Campbell credits Branch’s musical approach with pushing E.U. founder Sugar Bear towards the rhythm-laden sound that became the foundation of their pioneering approach to go-go. “[E.U.’s] first album was a Black jazz-gospel-rock album. It’s amazing,” said Campbell. “[Sugar Bear] was inspired by Plunky and his use of African rhythms, percussion, the call and response. Plunky pulled this from his work with Ndhiko Xaba in San Francisco. Sugar Bear took that inspiration and formed his own sound.”
Deepening a lifelong artistic vision
In line with Branch’s previous works, Made Through Ritual centers love, spirituality and human connectivity.
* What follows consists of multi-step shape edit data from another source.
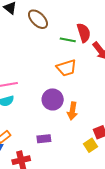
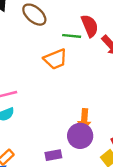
orange trapezoid: (66, 68) -> (55, 59), moved
purple circle: (53, 99) -> (80, 136), moved

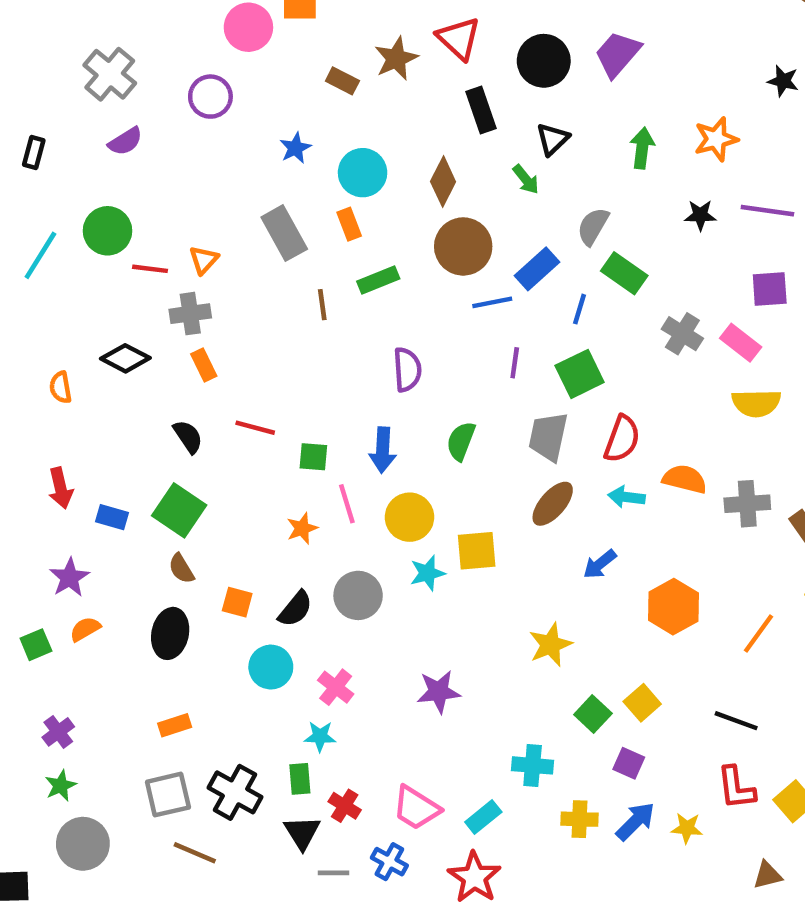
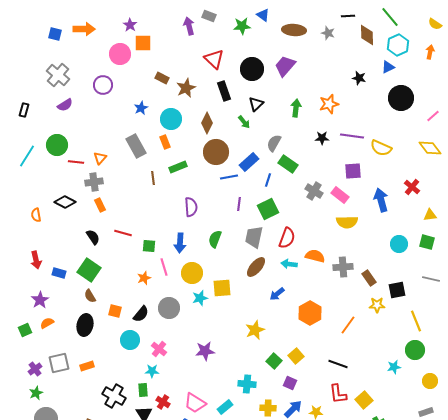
brown star: (396, 59) -> (186, 88), moved
gray square: (168, 795) -> (59, 363), moved

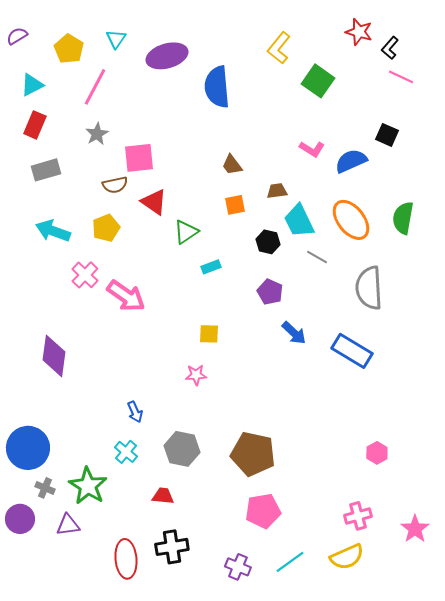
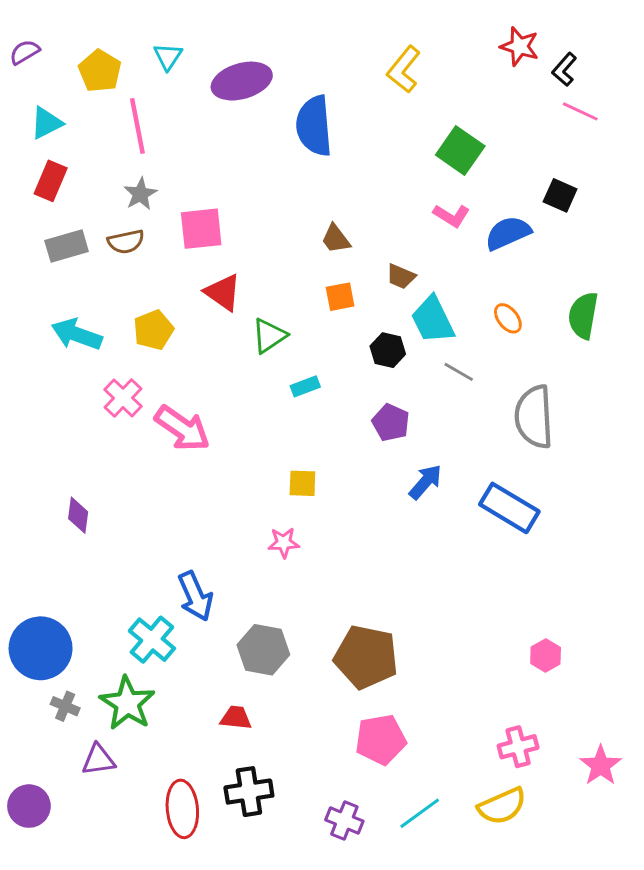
green square: (318, 81) -> (460, 151), moved
pink line: (95, 87) -> (137, 126), turned -39
brown semicircle: (115, 185) -> (126, 242), moved
brown trapezoid: (277, 191) -> (401, 276), turned -150
orange ellipse: (351, 220) -> (508, 318), size x0.5
blue arrow: (294, 333) -> (425, 482), turned -92
purple diamond: (54, 356) -> (78, 515), size x0.6
blue arrow: (135, 412) -> (195, 596), size x1.6
cyan cross: (126, 452) -> (152, 640), moved, size x1.4
purple circle: (20, 519) -> (29, 806), moved

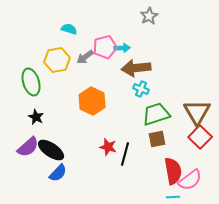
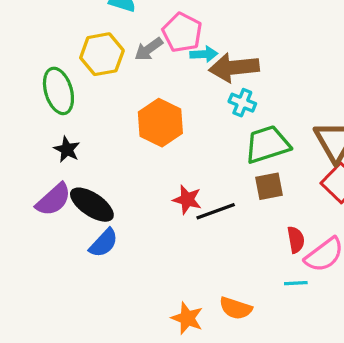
pink pentagon: (105, 47) -> (182, 32), turned -30
cyan arrow: (122, 48) -> (204, 54), moved
black line: (125, 154) -> (216, 211), turned 55
red semicircle: (173, 171) -> (296, 240), size x0.6

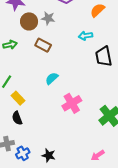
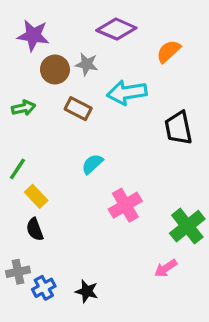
cyan arrow: (85, 36) -> (127, 93), moved, size x1.6
pink arrow: (98, 155) -> (166, 268), moved

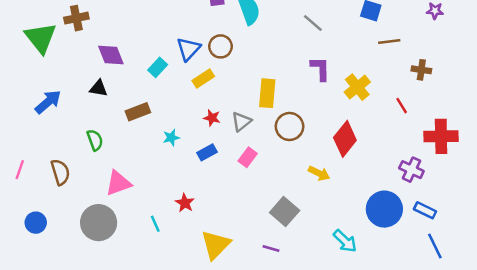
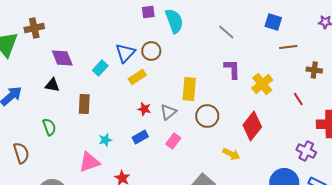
brown rectangle: (138, 112) -> (84, 104), turned -66
cyan star: (171, 138) -> (105, 140), moved
pink triangle: (118, 183) -> (89, 162), moved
The first and last tracks of the album, in particular, embody these themes, both paying homage to the rich lineage of African-American musical culture.
“The first track is called “Share This Love,” [and] was created by another young producer, Bee Boisseau, who is from Richmond and lives in D.C. and New York. His track comes off like a neo-soul jazz instrumental, and I put words and a melody to it. It almost doesn’t go with the idea of lyrics, it goes with this cosmic idea of love. It goes with it thematically, but it doesn’t go with the rest of the songs in terms of sound. Likewise, the last track is kind of a blues-oriented spoken word thing that talks about the history of blues and jazz and relates it to the history of Black people,” said Branch.
That last track, Children of the Drum, features a poem performed and written by Roscoe Burnems, Richmond’s first poet laureate. It’s an ode to Black American history and culture, celebrating a musical heritage rooted in resistance and radical free expression.
Gray described how the album distills these many elements into one cohesive body of work:
That’s recurring in Plunky’s music and the music of Black Fire. It’s the music my father was into and curated and the music that I resonate to and try to connect with. So there certainly needs to be a human element, a spiritual element, an earthly element. You find that through what grooves we’re using: Polyrhythms, making sure the drums sound natural, making sure there’s some claves, some shakers, there’s some West African rhythms sprinkled in there.
When there are lyrics, it’s making sure those themes are at the forefront: Love, resistance, rebellion, strength, power, connectivity, connectivity to a higher power. All those things should come through in the music. From a technical standpoint, you do it through using certain rhythms and groups, instruments, textures, and there’s even little nuances in the background. I might be at the African braiding salon and turn on my voice notes and just record the conversations going on, get that atmosphere, and then put that in the belly of the track really low, where I know it’s there, but you may not know. It’s energy in that. That’s the type of thing you can do to say what you need without being overt about it.
Made Through Ritual serves as a nod to the legacy of Black Fire and a musical rumination on love, legacy and connection.
“I hope that some of the older people who like what I do, or like Blue Note jazz music, might be encouraged to listen to some more avant-garde hip-hop producers like Jamal,” said Branch. “In particular in London, there’s a whole movement of African jazz and funk and younger players who are combining hip hop-R&B sensibilities with jazz music. I hope that this music will fit into that niche. The forward moving motion of this jazz music — proving once again that it does not die — it continues to reinvent itself, with nuances and polyrhythms and improvisation and craziness and funkiness, and still inspires people. That’s what I’m hoping this album can be a part of.”